- **Recorded information**
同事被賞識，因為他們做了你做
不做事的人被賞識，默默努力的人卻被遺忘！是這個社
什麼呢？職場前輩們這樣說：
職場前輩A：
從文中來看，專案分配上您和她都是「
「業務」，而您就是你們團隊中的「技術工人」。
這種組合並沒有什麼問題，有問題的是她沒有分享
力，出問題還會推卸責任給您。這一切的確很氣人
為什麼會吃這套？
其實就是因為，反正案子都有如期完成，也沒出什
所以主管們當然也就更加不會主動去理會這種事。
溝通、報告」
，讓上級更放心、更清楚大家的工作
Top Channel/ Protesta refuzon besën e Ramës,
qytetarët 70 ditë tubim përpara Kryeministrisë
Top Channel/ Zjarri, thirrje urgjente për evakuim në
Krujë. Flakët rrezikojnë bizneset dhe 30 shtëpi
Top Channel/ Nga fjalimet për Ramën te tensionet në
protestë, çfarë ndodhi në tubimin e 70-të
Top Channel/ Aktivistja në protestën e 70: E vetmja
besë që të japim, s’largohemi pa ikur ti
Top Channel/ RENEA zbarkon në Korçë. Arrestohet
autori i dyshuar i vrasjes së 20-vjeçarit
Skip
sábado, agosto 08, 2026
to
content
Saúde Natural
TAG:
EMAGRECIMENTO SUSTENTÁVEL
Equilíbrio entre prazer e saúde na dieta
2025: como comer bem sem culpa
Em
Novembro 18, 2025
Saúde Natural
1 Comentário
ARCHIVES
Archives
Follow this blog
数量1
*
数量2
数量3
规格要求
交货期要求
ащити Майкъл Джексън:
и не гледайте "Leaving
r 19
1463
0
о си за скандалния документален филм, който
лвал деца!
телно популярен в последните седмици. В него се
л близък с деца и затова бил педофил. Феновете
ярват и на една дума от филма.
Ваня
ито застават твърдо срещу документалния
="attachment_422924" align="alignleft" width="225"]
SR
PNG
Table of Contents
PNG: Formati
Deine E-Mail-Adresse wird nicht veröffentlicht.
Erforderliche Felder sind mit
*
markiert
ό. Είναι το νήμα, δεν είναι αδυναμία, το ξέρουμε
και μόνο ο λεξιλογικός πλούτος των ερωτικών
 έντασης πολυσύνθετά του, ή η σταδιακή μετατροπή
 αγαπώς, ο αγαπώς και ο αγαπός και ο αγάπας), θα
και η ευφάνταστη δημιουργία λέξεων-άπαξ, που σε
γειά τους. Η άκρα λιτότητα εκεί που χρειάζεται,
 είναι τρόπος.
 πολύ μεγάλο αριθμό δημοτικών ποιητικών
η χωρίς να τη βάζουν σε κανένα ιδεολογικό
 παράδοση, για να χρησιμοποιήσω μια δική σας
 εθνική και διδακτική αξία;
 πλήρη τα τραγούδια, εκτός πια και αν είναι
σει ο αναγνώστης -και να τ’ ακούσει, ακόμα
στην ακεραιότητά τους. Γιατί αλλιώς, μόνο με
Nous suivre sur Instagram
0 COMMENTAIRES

- **What is needed**
Exactly reproduce the entries in their entirety.

- **Result below**
同事被賞識，因為他們做了你做
不做事的人被賞識，默默努力的人卻被遺忘！是這個社
什麼呢？職場前輩們這樣說：
職場前輩A：
從文中來看，專案分配上您和她都是「
「業務」，而您就是你們團隊中的「技術工人」。
這種組合並沒有什麼問題，有問題的是她沒有分享
力，出問題還會推卸責任給您。這一切的確很氣人
為什麼會吃這套？
其實就是因為，反正案子都有如期完成，也沒出什
所以主管們當然也就更加不會主動去理會這種事。
溝通、報告」
，讓上級更放心、更清楚大家的工作
Top Channel/ Protesta refuzon besën e Ramës,
qytetarët 70 ditë tubim përpara Kryeministrisë
Top Channel/ Zjarri, thirrje urgjente për evakuim në
Krujë. Flakët rrezikojnë bizneset dhe 30 shtëpi
Top Channel/ Nga fjalimet për Ramën te tensionet në
protestë, çfarë ndodhi në tubimin e 70-të
Top Channel/ Aktivistja në protestën e 70: E vetmja
besë që të japim, s’largohemi pa ikur ti
Top Channel/ RENEA zbarkon në Korçë. Arrestohet
autori i dyshuar i vrasjes së 20-vjeçarit
Skip
sábado, agosto 08, 2026
to
content
Saúde Natural
TAG:
EMAGRECIMENTO SUSTENTÁVEL
Equilíbrio entre prazer e saúde na dieta
2025: como comer bem sem culpa
Em
Novembro 18, 2025
Saúde Natural
1 Comentário
ARCHIVES
Archives
Follow this blog
数量1
*
数量2
数量3
规格要求
交货期要求
ащити Майкъл Джексън:
и не гледайте "Leaving
r 19
1463
0
о си за скандалния документален филм, който
лвал деца!
телно популярен в последните седмици. В него се
л близък с деца и затова бил педофил. Феновете
ярват и на една дума от филма.
Ваня
ито застават твърдо срещу документалния
="attachment_422924" align="alignleft" width="225"]
SR
PNG
Table of Contents
PNG: Formati
Deine E-Mail-Adresse wird nicht veröffentlicht.
Erforderliche Felder sind mit
*
markiert
ό. Είναι το νήμα, δεν είναι αδυναμία, το ξέρουμε
και μόνο ο λεξιλογικός πλούτος των ερωτικών
 έντασης πολυσύνθετά του, ή η σταδιακή μετατροπή
 αγαπώς, ο αγαπώς και ο αγαπός και ο αγάπας), θα
και η ευφάνταστη δημιουργία λέξεων-άπαξ, που σε
γειά τους. Η άκρα λιτότητα εκεί που χρειάζεται,
 είναι τρόπος.
 πολύ μεγάλο αριθμό δημοτικών ποιητικών
η χωρίς να τη βάζουν σε κανένα ιδεολογικό
 παράδοση, για να χρησιμοποιήσω μια δική σας
 εθνική και διδακτική αξία;
 πλήρη τα τραγούδια, εκτός πια και αν είναι
σει ο αναγνώστης -και να τ’ ακούσει, ακόμα
στην ακεραιότητά τους. Γιατί αλλιώς, μόνο με
Nous suivre sur Instagram
0 COMMENTAIRES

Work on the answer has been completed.